Persistent interleukin-1β signaling causes long term activation of NFκB in a promoter-specific manner in human glial cells

Nuclear factor-kappa B (NF kappa B) is an inducible transcription factor that plays a key role in regulating the expression of a wide range of immune and inflammatory response genes. The activity of NF kappa B is controlled at multiple levels, including cytoplasmic retention with inhibitor of kappa B (I kappa B) proteins in the basal state. Persistent activation of the transcription factor is seen in numerous chronic inflammatory disease states, and we have previously demonstrated sustained activation of NF kappa B in human glial cells upon stimulation with interleukin (IL)-1 beta. In these cells, NF kappa B retains DNA binding activity for up to 72 h despite the presence of resynthesized I kappa B alpha and in the absence of I kappa B beta.
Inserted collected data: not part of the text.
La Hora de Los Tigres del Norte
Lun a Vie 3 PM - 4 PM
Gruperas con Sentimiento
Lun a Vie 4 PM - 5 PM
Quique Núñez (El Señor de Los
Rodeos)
Here we characterized the apparent inability of newly synthesized I kappa B alpha to terminate activation of NF kappa B in glial cells. We showed unexpectedly that newly synthesized I kappa B alpha can enter the nucleus, interact with the NF kappa B subunit p65, and export it to the cytoplasm. However, in vitro analysis of enzyme activity demonstrates that IL-1 beta causes the long term activation of the I kappa B kinase complex leading to chronic phosphorylation of the newly synthesized I kappa B alpha signal response domain and persistent activation of NF kappa B. Such sustained activation of NF kappa B is dependent on the continuous presence and activity of IL-1 beta. Interestingly, the sustained nature of NF kappa B activity is promoter type-specific. Chromatin immunoprecipitation studies revealed that p65 is detected at the promoters of both intercellular adhesion molecule-1 and IL-8 1 h following IL-1 beta stimulation but is only found at the latter at 24 h. The functional significance of this finding is indicated by the transient induction of intercellular adhesion molecule-1 mRNA, but more sustained induction of IL-8 expression, by IL-1 beta. These studies thus demonstrated that persistent IL-1 signaling causes sustained activation of NF kappa B in a promoter-specific manner in human glial cells, leading to prolonged induction of selective pro-inflammatory genes. This is likely to make a key contribution to chronic inflammatory conditions of the brain.